1. From Tickets to Design: Why This Module Matters
From Operations Back to Design
ITIL 5 says reliable services are created long before go-live. Design, architecture, configuration, and monitoring practices shape how stable and observable a service will be.
Where This Fits in the SMS
These practices are part of the Service Management System (SMS). They provide the structure and information that make incidents, problems, and changes easier to handle.
Four Big Ideas
We focus on: 1) service design considerations, 2) configuration management and CIs, 3) monitoring, events, and observability, and 4) dependency mapping and impact analysis.
Link to Previous Modules
Good design and solid configuration data reduce incidents, speed up troubleshooting, and make change and release decisions less risky.

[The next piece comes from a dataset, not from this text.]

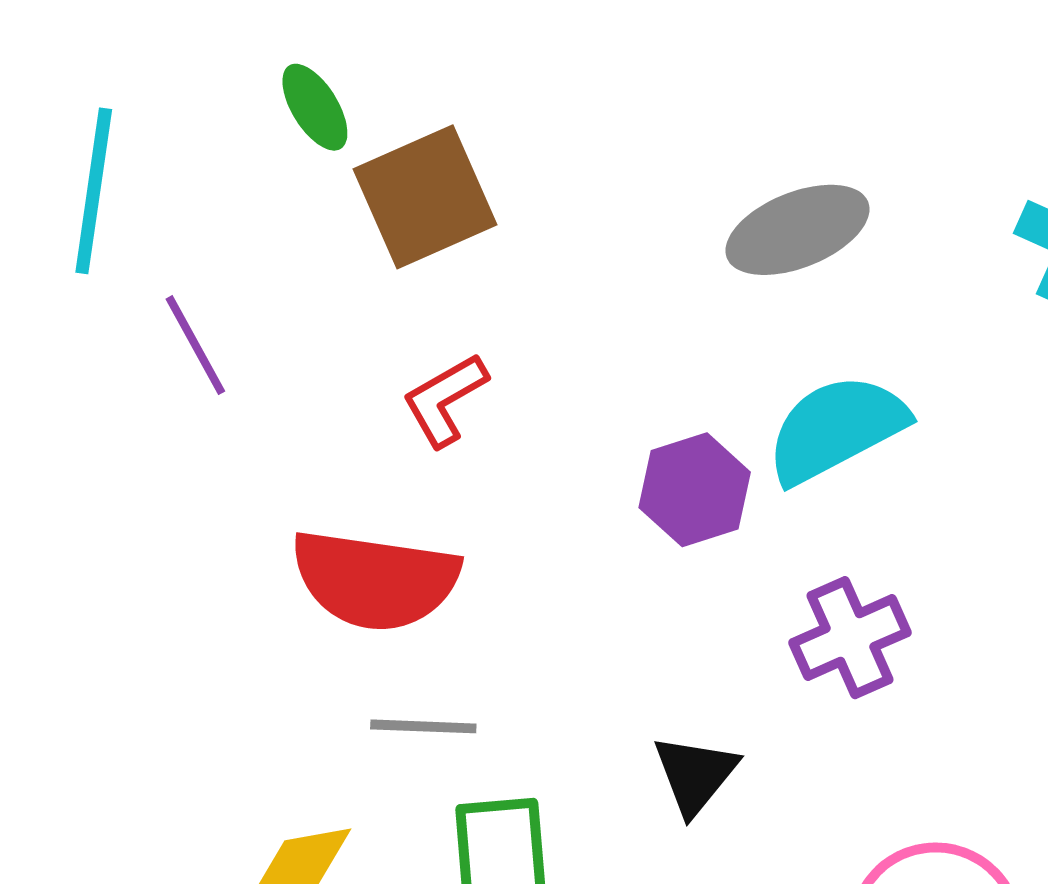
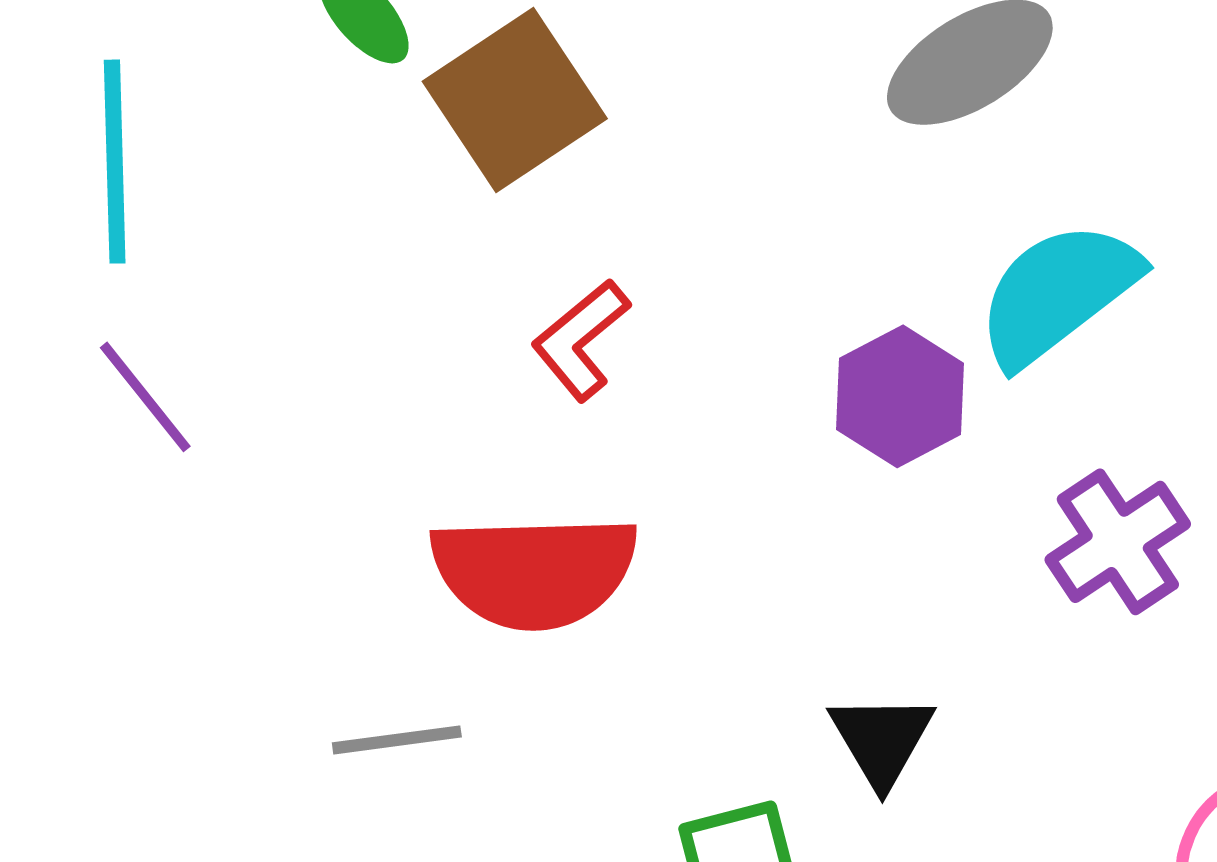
purple line: (195, 345) -> (145, 397), moved
gray line: (423, 726) -> (397, 740), moved
black triangle: (695, 775) -> (882, 740), moved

2. Service Design in ITIL 5: What Are We Designing?
What Is Service Design?
In ITIL 5, service design is about how value will be delivered reliably. It covers much more than the user interface; it includes reliability, support, and change.
Utility and Warranty
Utility asks: does the service do what users need? Warranty asks: can it do this reliably, with enough capacity, availability, security, and continuity?
Non-functional Requirements
NFRs like response time, uptime, data retention, and recovery time must be captured and designed early, not guessed after go-live.
Designing for Operations
Good design decides in advance how the service will be monitored, what events and logs it will produce, and who supports which components.
Designing for Change and Resilience
Design also considers safe deployment, redundancy and failover, and how to roll back if a release causes issues.
3. Example: Designing a Student Portal for Reliability
Student Portal Scenario
Your university designs a new student portal. A simple design lists features, but an ITIL 5-aligned design also plans reliability and operations.
Warranty and NFRs
The team sets uptime targets, performance goals, and security requirements, such as MFA for payments and stricter uptime during registration weeks.
Monitoring and Events
They define metrics like logins per minute and error rates. High CPU on the database or repeated payment failures generate events and alerts.
Dependencies
The portal depends on web servers, app servers, a database, a payment gateway, and an identity provider. These dependencies must be documented.
Designing for Change and Recovery
They choose blue/green deployments and daily backups with tested restores, so changes and failures can be handled with minimal disruption.
4. Configuration Management and CIs: The Service Map
What Is a CI?
A Configuration Item (CI) is any component that must be managed to deliver a service: servers, apps, databases, APIs, contracts, even documentation.
Service Configuration Management
This ITIL 5 practice ensures accurate, reliable information about CIs and their relationships is available when needed, often via a CMDB or CMS.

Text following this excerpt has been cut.